Les hommes partent. Céline est rassurée. Elle est normale.
Elle n’est pas une méchante sorcière.
— Je… désolée, murmurai-je, confuse.
La bande de gamins gloussa.
— Vous êtes encore là ? soupira le sorcier. N'avez-vous pas d’autres occupations ?
Ils s’éparpillèrent dans un mouvement de panique. L’homme me jeta un regard mauvais avant de s'éloigner aussi.
Seule et couverte de poussière, j’essuyai une larme. Cette scène m’avait paru tellement nette, presque comme un véritable souvenir.
Je levai les yeux pour remarquer que l’un des adolescents n’avait pas bougé. Plus prudent, le garçon ne semblait pas vouloir approcher. Âgé d’une quinzaine d’années comme ses camarades, de courts cheveux bruns, une cape bleue ; le portrait typique de l’apprenti d’Aidan.
— Alors c’est toi la fille de la Confrérie ? Je t’imaginais plus… osa-t-il.
— Plus quoi ?
Quelque chose dans l’attitude de cet apprenti me rappelait les premiers mois passés dans la librairie. Était-ce cette insouciance clairement affichée ? Les autres adultes me traitaient comme une pestiférée, mais lui ne semblait pas s’en soucier, inconscient des querelles internes qui agitaient le monde des Sorciers. Peut-être n’avait-il pas entendu la même version de l’histoire que celle racontée par Jake. Je souris à l’évocation du souvenir.
— M’apprendrais-tu à le faire aussi ? continua-t-il. La boule de feu, je veux dire… C’était trop cool !
Lys choisit ce moment pour monter nous rejoindre. Un autre apprenti, vêtu de la même cape rouge qu’elle, l’accompagnait. Plus grand que nous, à la peau sombre, il semblait perdu dans ses pensées. Son regard se posa soudain sur moi, et un sourire amusé se dessina sur son visage.
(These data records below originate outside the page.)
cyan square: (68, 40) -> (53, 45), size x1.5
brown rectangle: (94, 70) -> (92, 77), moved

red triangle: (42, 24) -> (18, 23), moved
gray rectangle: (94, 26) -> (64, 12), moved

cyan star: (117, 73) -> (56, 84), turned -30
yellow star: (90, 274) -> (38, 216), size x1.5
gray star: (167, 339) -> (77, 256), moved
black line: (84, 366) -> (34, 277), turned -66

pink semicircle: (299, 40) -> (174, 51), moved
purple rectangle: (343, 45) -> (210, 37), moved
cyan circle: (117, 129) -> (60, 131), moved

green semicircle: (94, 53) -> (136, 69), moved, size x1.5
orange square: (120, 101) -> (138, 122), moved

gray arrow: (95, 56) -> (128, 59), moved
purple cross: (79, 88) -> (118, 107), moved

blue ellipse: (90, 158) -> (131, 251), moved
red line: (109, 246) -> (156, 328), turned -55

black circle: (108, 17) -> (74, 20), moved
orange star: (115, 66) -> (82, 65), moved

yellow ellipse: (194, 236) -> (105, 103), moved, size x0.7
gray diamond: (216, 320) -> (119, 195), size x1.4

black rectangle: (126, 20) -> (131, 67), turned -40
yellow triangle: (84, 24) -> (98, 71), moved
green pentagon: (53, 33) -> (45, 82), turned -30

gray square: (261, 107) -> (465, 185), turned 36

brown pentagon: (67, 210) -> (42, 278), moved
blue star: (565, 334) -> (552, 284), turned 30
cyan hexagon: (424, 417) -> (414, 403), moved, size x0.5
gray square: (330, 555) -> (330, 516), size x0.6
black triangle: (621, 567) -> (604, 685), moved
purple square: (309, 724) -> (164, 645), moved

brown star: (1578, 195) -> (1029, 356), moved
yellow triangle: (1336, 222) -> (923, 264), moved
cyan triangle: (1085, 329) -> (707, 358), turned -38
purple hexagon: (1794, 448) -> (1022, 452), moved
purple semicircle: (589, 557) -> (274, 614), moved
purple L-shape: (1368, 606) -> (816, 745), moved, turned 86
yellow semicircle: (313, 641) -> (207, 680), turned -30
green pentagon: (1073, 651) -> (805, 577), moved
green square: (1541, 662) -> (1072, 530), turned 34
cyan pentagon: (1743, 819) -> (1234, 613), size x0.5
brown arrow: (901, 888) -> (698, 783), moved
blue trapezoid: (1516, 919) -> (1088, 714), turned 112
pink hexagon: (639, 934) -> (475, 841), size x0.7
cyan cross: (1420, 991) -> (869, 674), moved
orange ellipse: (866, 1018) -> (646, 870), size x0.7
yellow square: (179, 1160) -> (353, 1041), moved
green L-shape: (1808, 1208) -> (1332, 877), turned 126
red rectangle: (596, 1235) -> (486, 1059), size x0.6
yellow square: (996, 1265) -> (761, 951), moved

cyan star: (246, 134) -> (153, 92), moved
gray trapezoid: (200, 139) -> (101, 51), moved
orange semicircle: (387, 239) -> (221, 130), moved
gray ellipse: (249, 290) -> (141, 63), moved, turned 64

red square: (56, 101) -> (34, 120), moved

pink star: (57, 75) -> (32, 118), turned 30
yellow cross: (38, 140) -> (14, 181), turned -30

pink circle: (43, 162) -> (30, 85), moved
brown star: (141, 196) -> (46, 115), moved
— Lys, tu ne nous avais pas dit que tu avais une sœur. Regardez-vous, on dirait des jumelles! s’esclaffa-t-il.
— On ne vous a jamais appris les bonnes manières, vous deux ? s’offusqua l’apprentie. Je te présente Shadi et Artank. Ils sont sympa, même s’ils ne se donnent pas la peine de le montrer ! Eileen ? Tu vas bien ? Tu es toute pâle.
— Ah, voyons! Quel titre allons-nous donner à cette histoire? Les sœurs perdues? Non, je sais : un reflet dans le miroir! poursuivit Shadi d’un ton amusé.
— Sérieux, mec… tais-toi. Ça devient ridicule, intervint Artank.
— Oh ! Si on ne peut même plus plaisanter…
Il leva les bras en l’air, en signe de défaite.
— Je meurs de faim ! Pas vous ? s’exclama Lys.
Nous la suivîmes à pas mesurés tandis qu’elle se dirigeait vers le réfectoire.